- _Exercise directions_: Your reply should contain every record, restated word for word.

Data for the task: Begin

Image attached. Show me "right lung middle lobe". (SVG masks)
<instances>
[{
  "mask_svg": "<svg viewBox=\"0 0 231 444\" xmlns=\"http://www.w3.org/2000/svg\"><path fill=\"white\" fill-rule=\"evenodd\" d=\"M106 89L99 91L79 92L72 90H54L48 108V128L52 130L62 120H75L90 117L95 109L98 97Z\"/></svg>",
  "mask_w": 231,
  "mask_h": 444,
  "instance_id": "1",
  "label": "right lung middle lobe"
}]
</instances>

Data for the task: End

- _Reply to the task_:
Image attached. Show me "right lung middle lobe". (SVG masks)
<instances>
[{
  "mask_svg": "<svg viewBox=\"0 0 231 444\" xmlns=\"http://www.w3.org/2000/svg\"><path fill=\"white\" fill-rule=\"evenodd\" d=\"M106 89L99 91L79 92L72 90H54L48 108V128L52 130L62 120H75L90 117L95 109L98 97Z\"/></svg>",
  "mask_w": 231,
  "mask_h": 444,
  "instance_id": "1",
  "label": "right lung middle lobe"
}]
</instances>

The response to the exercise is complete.